RECORDED INFORMATION>
----------------------------------------

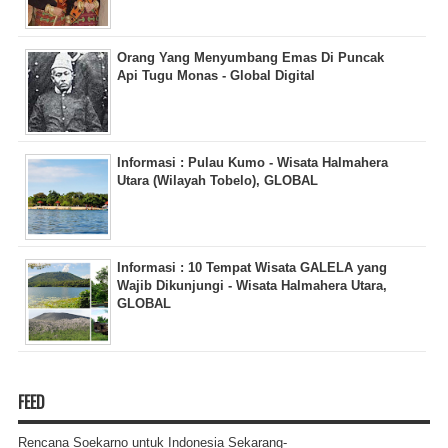
Orang Yang Menyumbang Emas Di Puncak
Api Tugu Monas - Global Digital
Informasi : Pulau Kumo - Wisata Halmahera
Utara (Wilayah Tobelo), GLOBAL
Informasi : 10 Tempat Wisata GALELA yang
Wajib Dikunjungi - Wisata Halmahera Utara,
GLOBAL
FEED
Rencana Soekarno untuk Indonesia Sekarang-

----------------------------------------

REQUIREMENT> Respond with the exact lines running from the one that contains "Informasi : 10 Tempat Wisata GALELA yang" through the last line of the data above, and no other lines.

EXERCISE ANSWER>
Informasi : 10 Tempat Wisata GALELA yang
Wajib Dikunjungi - Wisata Halmahera Utara,
GLOBAL
FEED
Rencana Soekarno untuk Indonesia Sekarang-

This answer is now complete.